In an era in which leading a healthy life is becoming increasingly important, what are known as ‘superfoods’ play a fundamental role. They are, in essence, foods that have high levels of nutrients related to good health and the prevention of many kinds of diseases, such as diabetes or cardiovascular diseases. In any case, we should not entrust our food solely to them, but rather they should serve as support.
One of these superfoods is none other than tofu, a vegan food of Asian origin that is a good alternative to meat of animal origin (we have all heard, to a greater or lesser extent, about the tofu burgers, to mention an example). Dr. Qi Sun, associate professor of nutrition at the T.H. Chan of Harvard, in Boston, says it is “a very nutritious food”.

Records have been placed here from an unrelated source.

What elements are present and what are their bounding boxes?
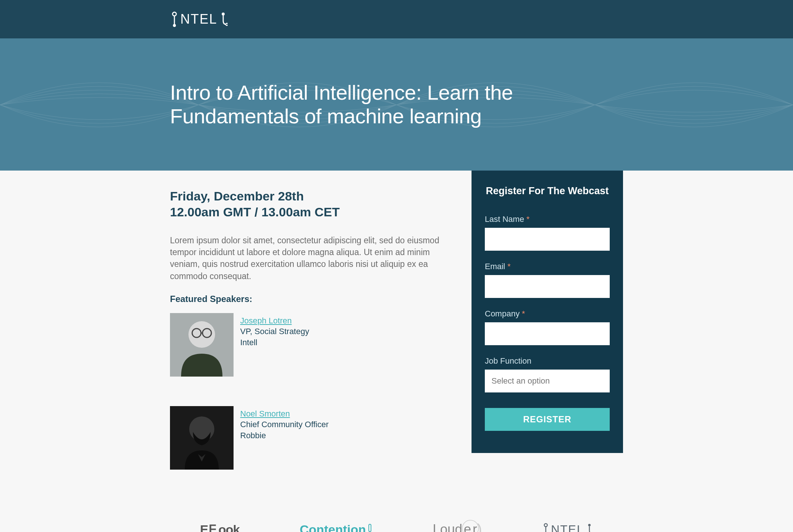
- logo-glyph-icon: [542, 522, 549, 532]
- form-title: Register For The Webcast: [485, 185, 610, 197]
- svg-point-2: [173, 24, 176, 27]
- speaker-name-link[interactable]: Noel Smorten: [240, 409, 290, 418]
- last-name-input[interactable]: [485, 228, 610, 251]
- featured-speakers-heading: Featured Speakers:: [170, 294, 446, 304]
- job-function-select[interactable]: [485, 370, 610, 392]
- svg-point-16: [544, 524, 547, 526]
- logo-glyph-icon: [170, 11, 179, 27]
- topbar: NTEL: [0, 0, 793, 38]
- speaker-card: Noel Smorten Chief Community Officer Rob…: [170, 406, 446, 470]
- required-asterisk: *: [522, 309, 525, 318]
- label-job-function: Job Function: [485, 356, 610, 366]
- registration-form: Register For The Webcast Last Name * Ema…: [472, 171, 623, 453]
- svg-point-19: [588, 524, 591, 526]
- svg-rect-13: [369, 524, 371, 532]
- svg-point-12: [189, 416, 214, 442]
- field-email: Email *: [485, 262, 610, 298]
- partner-logos: E∃EBookook Contention Louder) Louder NTE…: [170, 499, 623, 532]
- label-company: Company *: [485, 309, 610, 319]
- register-button[interactable]: REGISTER: [485, 408, 610, 431]
- brand-ebook: E∃EBookook: [200, 522, 239, 532]
- speaker-title: VP, Social Strategy: [240, 326, 309, 337]
- logo-glyph-icon: [586, 522, 593, 532]
- logo-glyph-icon: [219, 11, 228, 27]
- speaker-title: Chief Community Officer: [240, 419, 329, 430]
- svg-point-3: [222, 13, 225, 16]
- hero: Intro to Artificial Intelligence: Learn …: [0, 38, 793, 171]
- avatar: [170, 313, 234, 377]
- label-last-name: Last Name *: [485, 214, 610, 224]
- svg-point-5: [226, 23, 228, 25]
- brand-contention: Contention: [300, 522, 372, 532]
- event-description: Lorem ipsum dolor sit amet, consectetur …: [170, 234, 446, 282]
- field-last-name: Last Name *: [485, 214, 610, 251]
- event-date: Friday, December 28th: [170, 188, 446, 204]
- brand-louder: Louder) Louder: [433, 521, 482, 532]
- louder-circle-icon: [462, 519, 479, 532]
- brand-logo[interactable]: NTEL: [170, 11, 623, 27]
- page-title: Intro to Artificial Intelligence: Learn …: [170, 81, 606, 128]
- contention-icon: [367, 524, 372, 532]
- speaker-card: Joseph Lotren VP, Social Strategy Intell: [170, 313, 446, 377]
- required-asterisk: *: [507, 262, 511, 271]
- svg-point-15: [462, 520, 479, 532]
- brand-name: NTEL: [180, 11, 217, 27]
- speaker-org: Intell: [240, 337, 309, 348]
- label-email: Email *: [485, 262, 610, 271]
- field-company: Company *: [485, 309, 610, 345]
- brand-intell: NTEL: [542, 522, 593, 532]
- avatar: [170, 406, 234, 470]
- event-time: 12.00am GMT / 13.00am CET: [170, 204, 446, 220]
- speaker-name-link[interactable]: Joseph Lotren: [240, 316, 292, 325]
- svg-point-0: [173, 12, 176, 16]
- company-input[interactable]: [485, 322, 610, 345]
- field-job-function: Job Function: [485, 356, 610, 392]
- email-input[interactable]: [485, 275, 610, 298]
- required-asterisk: *: [527, 214, 530, 224]
- event-datetime: Friday, December 28th 12.00am GMT / 13.0…: [170, 188, 446, 220]
- speaker-org: Robbie: [240, 430, 329, 441]
- event-details: Friday, December 28th 12.00am GMT / 13.0…: [170, 171, 468, 499]
- main-content: Friday, December 28th 12.00am GMT / 13.0…: [170, 171, 623, 499]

Source of protein and vitamins
Tofu, a symbol of Asian cuisine, is a 100% vegetable solid paste made from the coagulation of calcium or magnesium salts within cooked soy milk. Its main element, in addition to water, is soy milk, to which various coagulants are added. Also known as soybean or bean curd, it can be found in varieties classified according to their water content.
Thus, the ‘silkier’ tofu is not pressed, being as thick as a custard, while the firmer varieties closely resemble soft cheese. In China, where it may have emerged around the year 200 BC, it comes in other shapes and flavors, such as sliced and smoked. Although the seasonings used can vary, “they all fall in the umbrella of tofu,” says Dr. Sun.
On a purely nutritional level, half a cup of tofu provides 21.8 grams of protein, 181 calories and 11 grams of fat, most of which is polyunsaturated. As for protein, as we said, it is a good alternative to animal meat. According to the American Heart Association, tofu, with its vegetable proteins, offers great benefits for heart health.
In addition to all this, tofu also has the essential amino acids that our body requires and is rich in minerals and vitamins such as calcium, iron and manganese. Along with other soy-based foods, it is a good primary source of isoflavones, chemicals associated with various health benefits.
Two studies speak in favor of its consumption
According to a study conducted by the Sun itself, involving more than 210,000 healthcare workers in the United States, those who ate at least one serving of tofu a week had an 18% lower risk of heart disease . Another study, published in 2021 in the European Journal of Nutrition, revealed that those who had no history of cardiovascular disease and ate soy four or more days a week had a lower risk of dying from a heart attack, than those who did not consume it or did so infrequently.